+++ Data excerpts +++

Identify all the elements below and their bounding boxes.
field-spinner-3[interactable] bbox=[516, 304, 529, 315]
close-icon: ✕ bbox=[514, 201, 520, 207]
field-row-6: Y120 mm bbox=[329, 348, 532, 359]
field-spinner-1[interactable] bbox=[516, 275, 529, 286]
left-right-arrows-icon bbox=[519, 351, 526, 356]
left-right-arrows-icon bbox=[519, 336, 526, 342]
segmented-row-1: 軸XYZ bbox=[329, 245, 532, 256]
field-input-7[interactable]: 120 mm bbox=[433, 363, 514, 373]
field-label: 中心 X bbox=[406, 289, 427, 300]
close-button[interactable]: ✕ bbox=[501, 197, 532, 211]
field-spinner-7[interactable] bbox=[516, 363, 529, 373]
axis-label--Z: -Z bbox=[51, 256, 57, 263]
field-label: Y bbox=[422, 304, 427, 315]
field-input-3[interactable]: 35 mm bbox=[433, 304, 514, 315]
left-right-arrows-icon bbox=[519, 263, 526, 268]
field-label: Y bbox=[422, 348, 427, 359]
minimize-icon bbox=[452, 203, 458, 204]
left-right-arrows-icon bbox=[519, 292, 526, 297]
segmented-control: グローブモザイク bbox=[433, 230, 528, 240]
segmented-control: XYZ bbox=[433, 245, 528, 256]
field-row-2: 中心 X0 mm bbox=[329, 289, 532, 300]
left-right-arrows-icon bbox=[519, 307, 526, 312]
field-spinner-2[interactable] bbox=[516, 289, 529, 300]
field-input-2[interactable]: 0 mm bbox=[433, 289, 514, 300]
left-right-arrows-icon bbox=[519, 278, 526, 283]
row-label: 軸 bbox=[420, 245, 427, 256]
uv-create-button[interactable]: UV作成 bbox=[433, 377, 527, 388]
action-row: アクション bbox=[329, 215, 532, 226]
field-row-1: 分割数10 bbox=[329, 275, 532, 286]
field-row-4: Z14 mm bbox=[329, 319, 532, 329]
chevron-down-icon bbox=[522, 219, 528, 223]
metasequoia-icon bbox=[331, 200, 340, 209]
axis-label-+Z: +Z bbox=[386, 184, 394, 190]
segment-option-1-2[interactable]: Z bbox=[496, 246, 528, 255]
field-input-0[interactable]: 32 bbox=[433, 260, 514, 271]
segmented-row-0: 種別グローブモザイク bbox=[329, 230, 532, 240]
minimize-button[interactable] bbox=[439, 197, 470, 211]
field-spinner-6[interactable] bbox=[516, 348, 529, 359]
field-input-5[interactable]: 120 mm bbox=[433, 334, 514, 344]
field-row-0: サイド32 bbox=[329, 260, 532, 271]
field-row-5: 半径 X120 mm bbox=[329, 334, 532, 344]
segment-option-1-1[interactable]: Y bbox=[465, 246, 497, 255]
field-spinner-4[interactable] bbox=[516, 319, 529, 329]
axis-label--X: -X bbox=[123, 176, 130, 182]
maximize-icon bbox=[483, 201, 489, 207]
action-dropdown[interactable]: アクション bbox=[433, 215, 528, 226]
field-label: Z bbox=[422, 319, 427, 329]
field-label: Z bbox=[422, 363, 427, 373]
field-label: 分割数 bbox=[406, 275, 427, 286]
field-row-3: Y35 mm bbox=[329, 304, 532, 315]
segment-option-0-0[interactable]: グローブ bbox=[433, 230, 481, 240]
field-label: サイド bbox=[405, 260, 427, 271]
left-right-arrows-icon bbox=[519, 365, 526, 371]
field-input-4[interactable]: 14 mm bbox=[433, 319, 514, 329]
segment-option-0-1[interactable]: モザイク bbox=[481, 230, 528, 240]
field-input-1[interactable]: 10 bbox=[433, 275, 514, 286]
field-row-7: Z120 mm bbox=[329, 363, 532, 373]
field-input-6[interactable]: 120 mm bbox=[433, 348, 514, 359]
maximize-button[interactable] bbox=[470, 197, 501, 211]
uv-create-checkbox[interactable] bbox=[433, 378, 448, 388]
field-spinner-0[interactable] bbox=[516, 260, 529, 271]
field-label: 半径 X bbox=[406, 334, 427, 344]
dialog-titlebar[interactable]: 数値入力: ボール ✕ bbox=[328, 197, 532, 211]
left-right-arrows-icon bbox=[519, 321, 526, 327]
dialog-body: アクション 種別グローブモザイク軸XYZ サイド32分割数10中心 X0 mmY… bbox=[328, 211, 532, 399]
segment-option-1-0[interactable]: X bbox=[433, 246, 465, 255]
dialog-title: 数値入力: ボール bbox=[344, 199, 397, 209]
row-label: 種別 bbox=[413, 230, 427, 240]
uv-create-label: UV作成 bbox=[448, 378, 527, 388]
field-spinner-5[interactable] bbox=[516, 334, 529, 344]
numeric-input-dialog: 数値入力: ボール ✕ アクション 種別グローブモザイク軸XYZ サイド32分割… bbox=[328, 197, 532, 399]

+++
+++ Data excerpts +++

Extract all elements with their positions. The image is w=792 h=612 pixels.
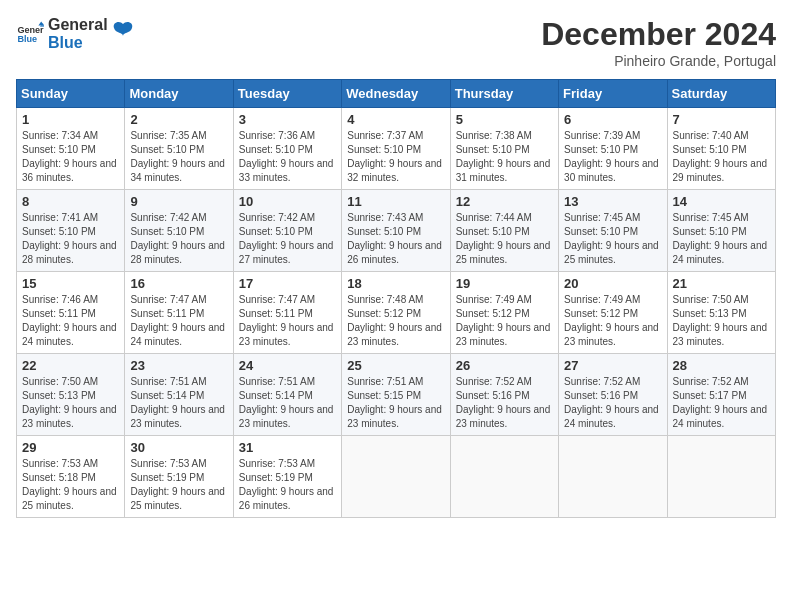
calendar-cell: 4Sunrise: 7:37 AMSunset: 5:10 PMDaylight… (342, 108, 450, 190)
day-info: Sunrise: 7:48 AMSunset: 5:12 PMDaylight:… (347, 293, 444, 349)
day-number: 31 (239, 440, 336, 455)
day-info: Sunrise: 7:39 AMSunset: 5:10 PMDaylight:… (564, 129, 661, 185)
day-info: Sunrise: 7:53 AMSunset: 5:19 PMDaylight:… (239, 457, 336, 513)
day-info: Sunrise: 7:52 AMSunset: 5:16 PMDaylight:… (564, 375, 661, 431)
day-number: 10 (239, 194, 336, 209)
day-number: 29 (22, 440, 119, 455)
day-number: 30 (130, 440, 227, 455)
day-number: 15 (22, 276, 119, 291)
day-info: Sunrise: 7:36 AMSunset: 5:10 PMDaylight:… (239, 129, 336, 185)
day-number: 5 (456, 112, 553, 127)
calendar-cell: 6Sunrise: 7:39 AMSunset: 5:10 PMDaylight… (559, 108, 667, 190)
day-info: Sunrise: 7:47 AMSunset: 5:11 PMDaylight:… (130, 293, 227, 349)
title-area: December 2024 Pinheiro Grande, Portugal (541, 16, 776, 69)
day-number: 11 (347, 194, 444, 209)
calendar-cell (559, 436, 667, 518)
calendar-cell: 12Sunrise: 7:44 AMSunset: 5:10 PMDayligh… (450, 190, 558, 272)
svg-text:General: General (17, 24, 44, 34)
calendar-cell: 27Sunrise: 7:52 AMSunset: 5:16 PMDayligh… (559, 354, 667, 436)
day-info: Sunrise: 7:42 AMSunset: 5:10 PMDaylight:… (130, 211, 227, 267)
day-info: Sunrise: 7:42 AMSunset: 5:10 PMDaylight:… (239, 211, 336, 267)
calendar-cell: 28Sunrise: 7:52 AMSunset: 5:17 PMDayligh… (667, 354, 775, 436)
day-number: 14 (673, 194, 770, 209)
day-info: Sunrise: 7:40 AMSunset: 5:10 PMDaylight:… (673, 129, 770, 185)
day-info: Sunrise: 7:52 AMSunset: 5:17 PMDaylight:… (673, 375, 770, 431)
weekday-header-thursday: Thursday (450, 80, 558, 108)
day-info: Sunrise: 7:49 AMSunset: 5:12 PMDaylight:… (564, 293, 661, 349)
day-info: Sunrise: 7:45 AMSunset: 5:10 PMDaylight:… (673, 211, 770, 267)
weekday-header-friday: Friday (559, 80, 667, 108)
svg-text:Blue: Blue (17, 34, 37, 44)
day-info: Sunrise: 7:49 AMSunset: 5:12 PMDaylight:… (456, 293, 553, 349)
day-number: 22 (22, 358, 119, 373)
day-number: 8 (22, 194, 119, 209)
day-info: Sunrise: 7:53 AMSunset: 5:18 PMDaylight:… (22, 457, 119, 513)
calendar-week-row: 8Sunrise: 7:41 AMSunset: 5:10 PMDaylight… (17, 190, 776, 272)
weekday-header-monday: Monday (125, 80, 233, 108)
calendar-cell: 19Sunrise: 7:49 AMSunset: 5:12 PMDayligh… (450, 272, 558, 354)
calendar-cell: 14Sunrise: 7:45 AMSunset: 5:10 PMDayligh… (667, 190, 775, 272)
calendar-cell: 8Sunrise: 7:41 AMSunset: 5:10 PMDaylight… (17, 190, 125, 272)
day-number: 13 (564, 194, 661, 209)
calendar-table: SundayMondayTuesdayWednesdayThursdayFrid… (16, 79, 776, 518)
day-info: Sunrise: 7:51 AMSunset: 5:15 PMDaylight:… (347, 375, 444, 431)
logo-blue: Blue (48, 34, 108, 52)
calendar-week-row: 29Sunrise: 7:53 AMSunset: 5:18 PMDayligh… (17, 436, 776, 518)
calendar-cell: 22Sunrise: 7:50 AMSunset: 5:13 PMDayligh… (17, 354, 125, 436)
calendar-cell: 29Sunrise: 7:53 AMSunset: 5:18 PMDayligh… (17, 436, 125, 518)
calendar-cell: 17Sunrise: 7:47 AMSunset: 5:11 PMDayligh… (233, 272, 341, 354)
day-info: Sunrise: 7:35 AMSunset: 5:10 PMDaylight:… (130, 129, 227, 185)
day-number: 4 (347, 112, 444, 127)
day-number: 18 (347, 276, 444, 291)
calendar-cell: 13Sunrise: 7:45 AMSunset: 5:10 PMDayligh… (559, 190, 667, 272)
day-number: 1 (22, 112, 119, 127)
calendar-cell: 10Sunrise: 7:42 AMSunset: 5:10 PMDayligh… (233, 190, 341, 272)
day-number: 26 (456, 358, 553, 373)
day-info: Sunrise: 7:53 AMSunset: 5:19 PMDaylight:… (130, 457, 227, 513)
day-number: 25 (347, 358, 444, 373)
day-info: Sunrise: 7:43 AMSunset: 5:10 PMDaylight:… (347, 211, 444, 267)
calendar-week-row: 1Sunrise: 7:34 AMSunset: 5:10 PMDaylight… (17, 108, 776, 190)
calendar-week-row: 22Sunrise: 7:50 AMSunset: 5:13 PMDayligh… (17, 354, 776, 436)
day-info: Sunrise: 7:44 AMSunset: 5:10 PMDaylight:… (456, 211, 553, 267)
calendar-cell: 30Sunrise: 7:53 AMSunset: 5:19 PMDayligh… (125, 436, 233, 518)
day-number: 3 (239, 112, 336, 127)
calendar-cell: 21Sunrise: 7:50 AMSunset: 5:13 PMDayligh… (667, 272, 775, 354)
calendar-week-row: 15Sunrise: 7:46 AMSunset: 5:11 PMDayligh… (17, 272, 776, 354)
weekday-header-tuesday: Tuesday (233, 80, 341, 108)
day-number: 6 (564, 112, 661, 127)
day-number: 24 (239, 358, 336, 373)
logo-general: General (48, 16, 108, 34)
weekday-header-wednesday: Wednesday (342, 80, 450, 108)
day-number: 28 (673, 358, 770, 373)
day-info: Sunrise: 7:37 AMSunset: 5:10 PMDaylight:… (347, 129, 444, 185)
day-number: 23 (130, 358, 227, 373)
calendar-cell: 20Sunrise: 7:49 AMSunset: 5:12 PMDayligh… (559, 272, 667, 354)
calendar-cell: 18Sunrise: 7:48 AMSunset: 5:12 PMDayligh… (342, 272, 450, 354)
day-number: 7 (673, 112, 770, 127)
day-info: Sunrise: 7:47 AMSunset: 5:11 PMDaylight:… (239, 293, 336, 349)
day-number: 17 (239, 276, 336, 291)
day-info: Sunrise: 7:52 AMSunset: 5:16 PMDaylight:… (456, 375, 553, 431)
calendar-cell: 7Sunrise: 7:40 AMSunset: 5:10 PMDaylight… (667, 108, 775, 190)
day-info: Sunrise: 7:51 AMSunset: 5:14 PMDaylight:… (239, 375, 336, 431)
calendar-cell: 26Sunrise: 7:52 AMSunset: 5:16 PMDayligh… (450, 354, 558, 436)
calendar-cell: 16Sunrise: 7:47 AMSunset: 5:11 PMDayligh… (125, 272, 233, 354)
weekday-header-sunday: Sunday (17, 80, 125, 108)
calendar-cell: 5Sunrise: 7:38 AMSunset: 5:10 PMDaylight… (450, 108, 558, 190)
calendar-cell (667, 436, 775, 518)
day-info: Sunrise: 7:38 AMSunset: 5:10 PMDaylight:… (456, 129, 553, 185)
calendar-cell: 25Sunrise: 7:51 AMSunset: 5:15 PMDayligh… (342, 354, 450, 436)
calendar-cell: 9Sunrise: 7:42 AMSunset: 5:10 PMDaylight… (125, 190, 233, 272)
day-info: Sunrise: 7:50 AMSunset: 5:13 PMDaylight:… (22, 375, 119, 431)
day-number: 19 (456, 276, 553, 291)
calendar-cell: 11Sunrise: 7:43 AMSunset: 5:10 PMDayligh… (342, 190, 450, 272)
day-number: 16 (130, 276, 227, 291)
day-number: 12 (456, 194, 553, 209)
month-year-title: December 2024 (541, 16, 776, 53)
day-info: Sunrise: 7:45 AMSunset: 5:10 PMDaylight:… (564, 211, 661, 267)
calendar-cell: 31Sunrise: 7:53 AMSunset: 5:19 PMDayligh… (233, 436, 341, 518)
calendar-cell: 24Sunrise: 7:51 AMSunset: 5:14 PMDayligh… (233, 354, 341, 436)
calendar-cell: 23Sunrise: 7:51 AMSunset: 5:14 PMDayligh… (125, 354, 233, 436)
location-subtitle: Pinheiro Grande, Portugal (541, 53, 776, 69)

+++

What you should do: Copy every line of the entries in which "minimize" can be found.

Final answer:
minimize-icon bbox=[452, 203, 458, 204]
minimize-button[interactable] bbox=[439, 197, 470, 211]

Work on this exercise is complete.